Huawei Cloud AI Infrastructure Breakthrough combines 15,000 chips as one system

The challenge of building efficient AI cloud infrastructure has always been about scope – not only by adding more servers, but also Nucka, but because these servers work together. In Huawei Connect 2025, the Chinese technology giant introduced an approach that changes how cloud and businesses can combine computing resources.

Instead of managing thousands of independent servers that communicate through traditional networks, Huawei technology creates what the executives describe as united systems where physical infrastructure behaves as individual logical machines. For cloud providers of AI and enterprises, the AI ​​private clouds are a significant shift in the way the infrastructure can be architerated, managed and modified.

The problem of cloud infrastructure solves superpod

Traditional cloud infrastructure AI faces permanent challenge: As clusters increase, computing efficiency actually decreases. This happens because individual servers in the cluster remain somewhat independent and communicate through network protocols that introduce latency and complexity. The result is what experts in the field call “scaling of fines” – where the addition of larger hardware does not proportionally increase the usable computing power.

Yang Chaobin, director of the Huawei Board and CEO, explained that the company has developed “a pioneering architecture of superpod based on our Unifiedbus InterConnect. Architecture deeply connects physical servers.

This is not just a faster network; It is a reworking of how the cloud infrastructure AI can be constructed.

Technical Foundation: Unifiedbus protocol

The Huawei Cloud AI infrastructure is at the core of the Huawei Cloud AI infrastructure, the interconnection protocol specifically designed for associating huge resources.
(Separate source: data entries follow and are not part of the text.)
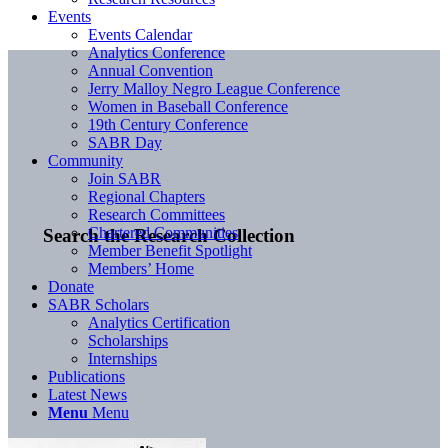
Events
Events Calendar
Analytics Conference
Annual Convention
Jerry Malloy Negro League Conference
Women in Baseball Conference
19th Century Conference
SABR Day
Community
Join SABR
Regional Chapters
Research Committees
Chartered Communities
Search the Research Collection
Member Benefit Spotlight
Members’ Home
Donate
SABR Scholars
Analytics Certification
Scholarships
Internships
Publications
Latest News
Menu
Menu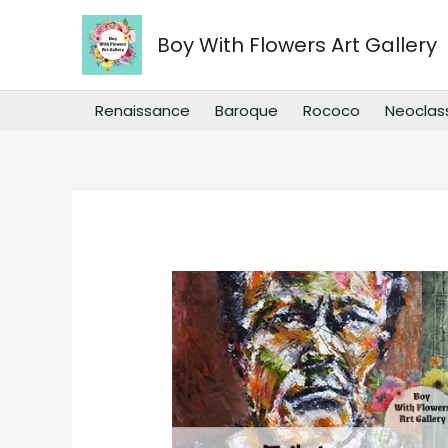
Skip
to
Boy With Flowers Art Gallery
content
Renaissance
Baroque
Rococo
Neoclas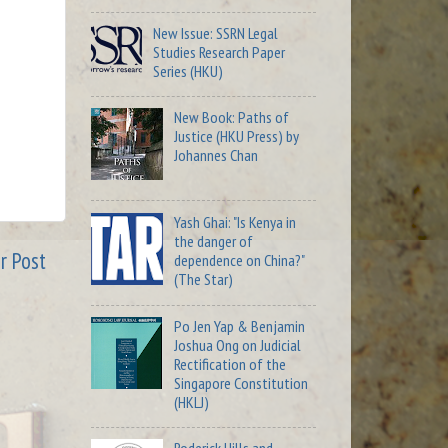
New Issue: SSRN Legal
Studies Research Paper
Series (HKU)
New Book: Paths of
Justice (HKU Press) by
Johannes Chan
Yash Ghai: "Is Kenya in
the danger of
r Post
dependence on China?"
(The Star)
Po Jen Yap & Benjamin
Joshua Ong on Judicial
Rectification of the
Singapore Constitution
(HKLJ)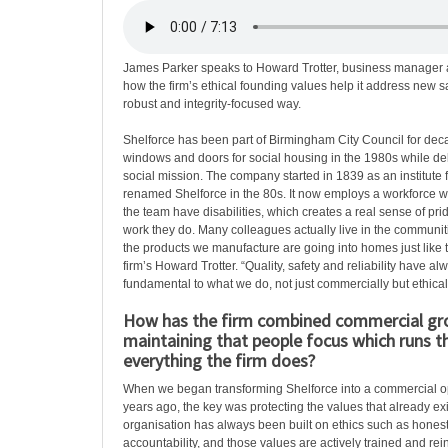
James Parker speaks to Howard Trotter, business manager 
how the firm’s ethical founding values help it address new sa
robust and integrity-focused way.
Shelforce has been part of Birmingham City Council for dec
windows and doors for social housing in the 1980s while del
social mission. The company started in 1839 as an institute 
renamed Shelforce in the 80s. It now employs a workforce 
the team have disabilities, which creates a real sense of pr
work they do. Many colleagues actually live in the communiti
the products we manufacture are going into homes just like t
firm’s Howard Trotter. “Quality, safety and reliability have a
fundamental to what we do, not just commercially but ethicall
How has the firm combined commercial gr
maintaining that people focus which runs 
everything the firm does?
When we began transforming Shelforce into a commercial o
years ago, the key was protecting the values that already ex
organisation has always been built on ethics such as honesty
accountability, and those values are actively trained and rei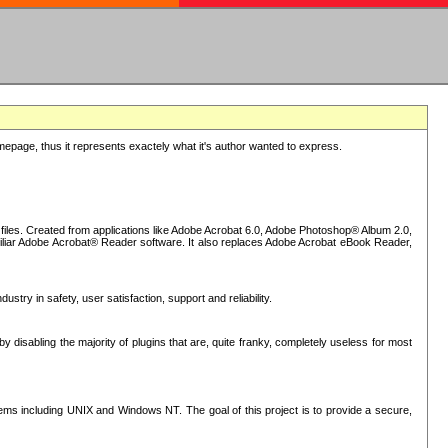
epage, thus it represents exactely what it's author wanted to express.
iles. Created from applications like Adobe Acrobat 6.0, Adobe Photoshop® Album 2.0,
iliar Adobe Acrobat® Reader software. It also replaces Adobe Acrobat eBook Reader,
stry in safety, user satisfaction, support and reliability.
sabling the majority of plugins that are, quite franky, completely useless for most
s including UNIX and Windows NT. The goal of this project is to provide a secure,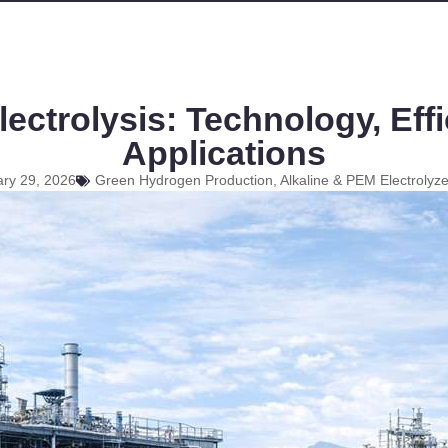
ectrolysis: Technology, Effi
Applications
ry 29, 2026
Green Hydrogen Production, Alkaline & PEM Electrolyz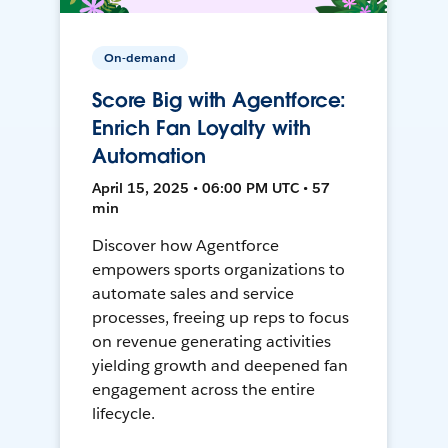
On-demand
Score Big with Agentforce:
Enrich Fan Loyalty with
Automation
April 15, 2025 • 06:00 PM UTC • 57
min
Discover how Agentforce
empowers sports organizations to
automate sales and service
processes, freeing up reps to focus
on revenue generating activities
yielding growth and deepened fan
engagement across the entire
lifecycle.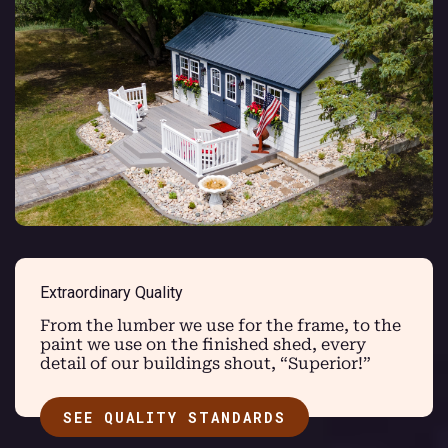
Extraordinary Quality
From the lumber we use for the frame, to the
paint we use on the finished shed, every
detail of our buildings shout, “Superior!”
SEE QUALITY STANDARDS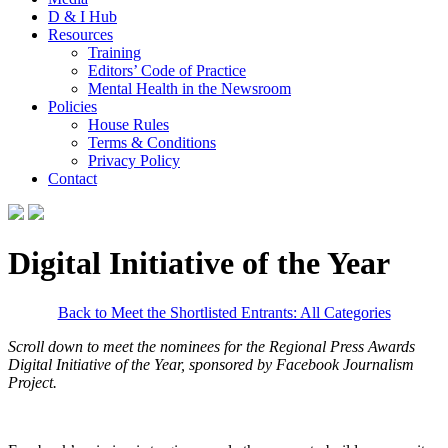
D & I Hub
Resources
Training
Editors’ Code of Practice
Mental Health in the Newsroom
Policies
House Rules
Terms & Conditions
Privacy Policy
Contact
Digital Initiative of the Year
Back to Meet the Shortlisted Entrants: All Categories
Scroll down to meet the nominees for the Regional Press Awards
Digital Initiative of the Year,
sponsored by Facebook Journalism
Project.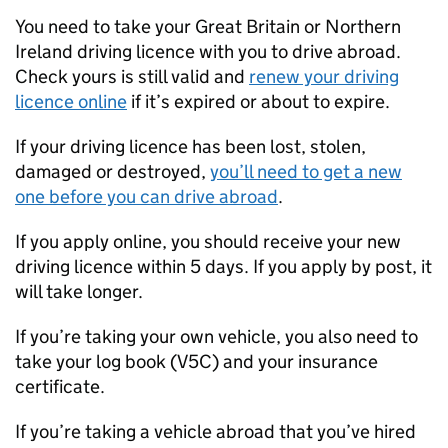
You need to take your Great Britain or Northern
Ireland driving licence with you to drive abroad.
Check yours is still valid and
renew your driving
licence online
if it’s expired or about to expire.
If your driving licence has been lost, stolen,
damaged or destroyed,
you’ll need to get a new
one before you can drive abroad
.
If you apply online, you should receive your new
driving licence within 5 days. If you apply by post, it
will take longer.
If you’re taking your own vehicle, you also need to
take your log book (V5C) and your insurance
certificate.
If you’re taking a vehicle abroad that you’ve hired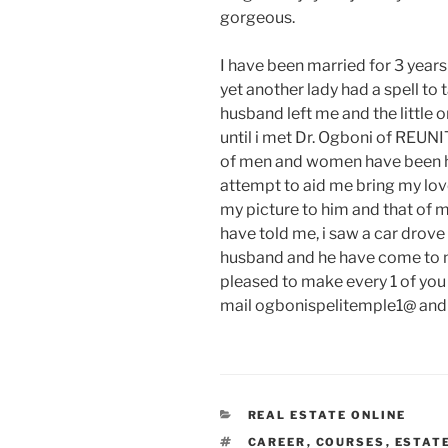
gorgeous.
I have been married for 3 years
yet another lady had a spell t
husband left me and the little 
until i met Dr. Ogboni of REU
of men and women have been he
attempt to aid me bring my lov
my picture to him and that of 
have told me, i saw a car drov
husband and he have come to me
pleased to make every 1 of you i
mail ogbonispelitemple1@ and h
CATEGORIES
REAL ESTATE ONLINE
TAGS
CAREER
,
COURSES
,
ESTAT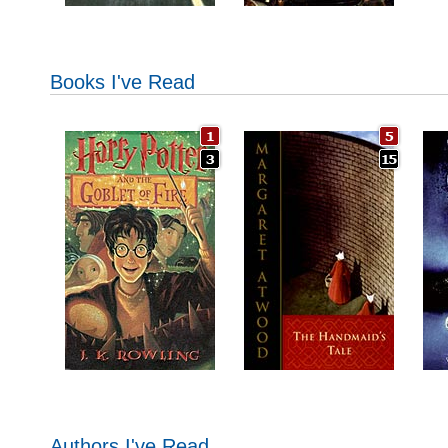
Books I've Read
Authors I've Read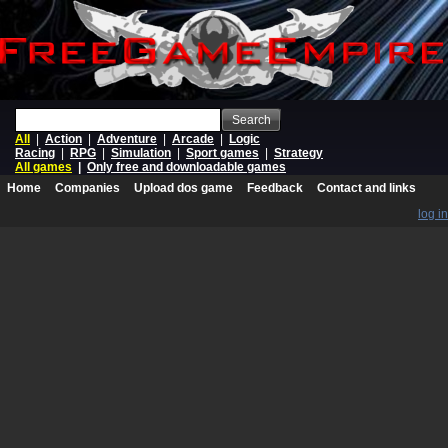
Search
All
|
Action
|
Adventure
|
Arcade
|
Logic
Racing
|
RPG
|
Simulation
|
Sport games
|
Strategy
All games
|
Only free and downloadable games
Home
Companies
Upload dos game
Feedback
Contact and links
log in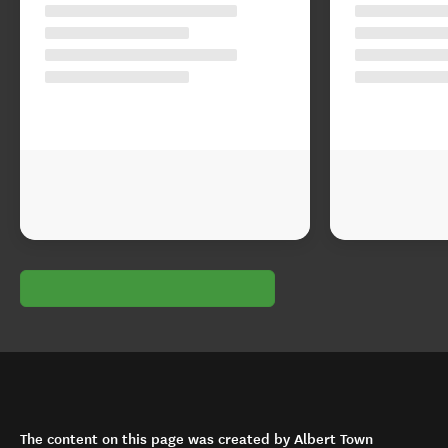
The content on this page was created by Albert Town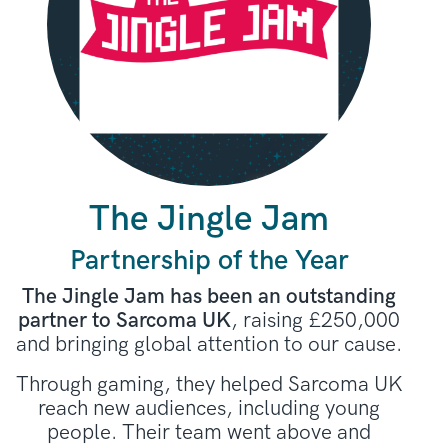
The Jingle Jam
Partnership of the Year
The Jingle Jam has been an outstanding
partner to Sarcoma UK
, raising £250,000
and bringing global attention to our cause.
Through gaming, they helped Sarcoma UK
reach new audiences, including young
people. Their team went above and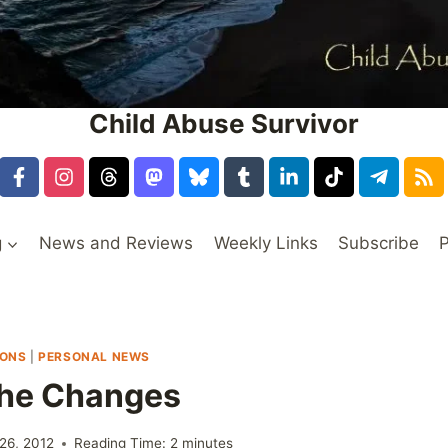
Child Abuse Survivor
g
News and Reviews
Weekly Links
Subscribe
P
IONS
|
PERSONAL NEWS
The Changes
26, 2012
Reading Time:
2
minutes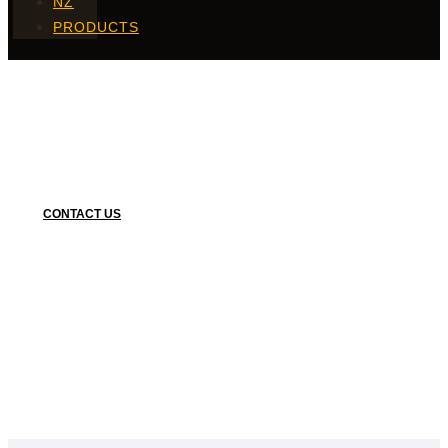
NZ
PRODUCTS
Single Vegetable
CONTACT US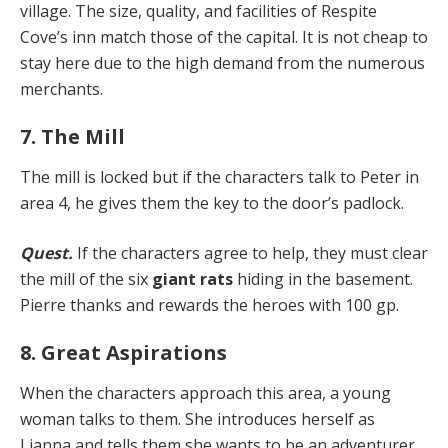
vil­lage. The size, quality, and facilities of Respite
Cove’s inn match those of the capital. It is not cheap to
stay here due to the high demand from the numerous
merchants.
7. The Mill
The mill is locked but if the characters talk to Peter in
area 4, he gives them the key to the door’s padlock.
Quest.
If the characters agree to help, they must clear
the mill of the six
giant rats
hiding in the basement.
Pierre thanks and rewards the heroes with 100 gp.
8. Great Aspirations
When the characters approach this area, a young
wom­an talks to them. She introduces herself as
Lianna and tells them she wants to be an adventurer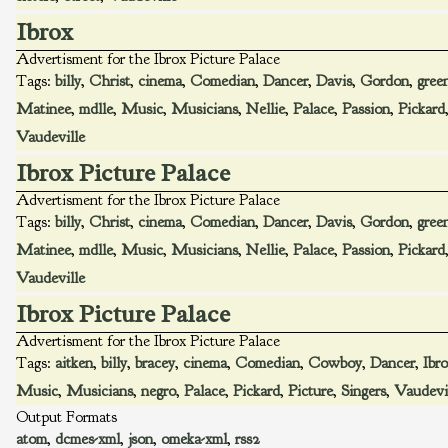
Ibrox
Advertisment for the Ibrox Picture Palace
Tags:
billy
,
Christ
,
cinema
,
Comedian
,
Dancer
,
Davis
,
Gordon
,
gree
Matinee
,
mdlle
,
Music
,
Musicians
,
Nellie
,
Palace
,
Passion
,
Pickard
Vaudeville
Ibrox Picture Palace
Advertisment for the Ibrox Picture Palace
Tags:
billy
,
Christ
,
cinema
,
Comedian
,
Dancer
,
Davis
,
Gordon
,
gree
Matinee
,
mdlle
,
Music
,
Musicians
,
Nellie
,
Palace
,
Passion
,
Pickard
Vaudeville
Ibrox Picture Palace
Advertisment for the Ibrox Picture Palace
Tags:
aitken
,
billy
,
bracey
,
cinema
,
Comedian
,
Cowboy
,
Dancer
,
Ibr
Music
,
Musicians
,
negro
,
Palace
,
Pickard
,
Picture
,
Singers
,
Vaudevi
Output Formats
atom
,
dcmes-xml
,
json
,
omeka-xml
,
rss2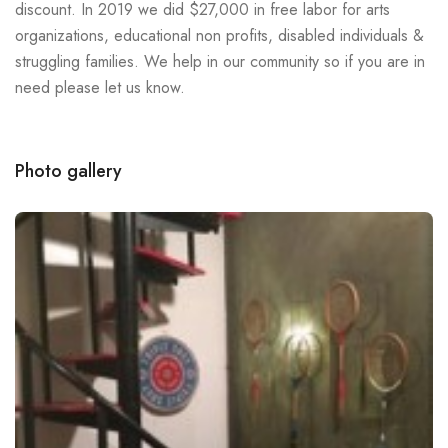
discount. In 2019 we did $27,000 in free labor for arts
organizations, educational non profits, disabled individuals &
struggling families. We help in our community so if you are in
need please let us know.
Photo gallery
The protocol deals with two important challenges in the field of infrastructure that have limited cloud AI: maintaining reliability at long distances in data centers and optimizing compromise with bandwidth that affects performance.

The traditional connection of the data center relies on copper cables (high bandwidth, short reach, usually connecting only two shelves) or optical cables (longer range, but with concern for reliability in scale). For cloud providers of building infrastructure to support thousands of AI processors, none of the options shows ideal.

Eric XU, Vice -President of Huawei and the rotating chairman, said that the solution to these basic problems with the connection was essential for the AI ​​cloud infrastructure strategy. Drawing on what described as huawei’s three decades of Connectivity Expertise, Xu Detailed the Breakthrough Solutions: “We have Built reliability into Every Layer of Ourconnect Protocol, Fysical Layer and Data Link Layer, All The Way Up Transmission Layers.

The result is what Huawei describes as an optical connection that is 100 times more reliable than conventional approaches, which supports a connection of over 200 meters in data centers while maintaining reliability characteristics usually associated with the connection of copper.

SuperPod Configuration: From the company to hyperscale

The product line of Huawei cloud and the Huawei cloud includes multiple scales, each designed for different deployment scenarios. The Atlas 950 Superod is a flagship that contains up to 8 192 Ascend 950dt AI processors configured in 160 cabinets occupying 1,000 square meters of data center.

The system provides 8 EFLOPS in the accuracy of FP8 and 16 EFLOPS in the accuracy of FP4 with 1 152 TB of total memory capacity. The interconnection specifications reveal the ambitions of architecture: 16 pb/s bandwidth across the system.

As noted XU, “This means that the only SuperPod Atlas 950 will have a bandwidth of the band more than 10 times higher than the total top -of -the -range bandwidth of the world.” The level of internal connectivity allows the system to maintain linear performance – adding additional processors actually increase the applicable computing power proportionally.

For greater cloud deployment includes atlas 960 Superpod 15 488 Ascend 960 processors up to 220 cabinets at 2,200 square meters, adds 30 EFLOPs in FP8 and 60 EFLAps in FP4, with 4,460 TB of memory and 34 pb/s bandwidth. Atlas 960 will be available in the fourth quarter of 2027.

The consequences for the delivery of cloud services

In addition to the flagship SuperPod Products, Huawei introduced cloud AI infrastructure configuration designed specifically for business data centers. The Atlas 850 Superod, located as “the first air-cooled SuperPod server in the field for businesses”, contains eight NPUs ascend and supports a flexible deployment of multi-kabinet up to 128 units with 1,024 NPU.

It is important that this configuration can be deployed in the standard rooms of the air with air and prevent infrastructure modifications needed for liquid cooling systems. For cloud and enterprises providers, this represents practical commitment flexibility. Organizations can implement SuperPod architecture without necessarily require a complete overwork of the data center, which potentially accelerated the adoption timeline.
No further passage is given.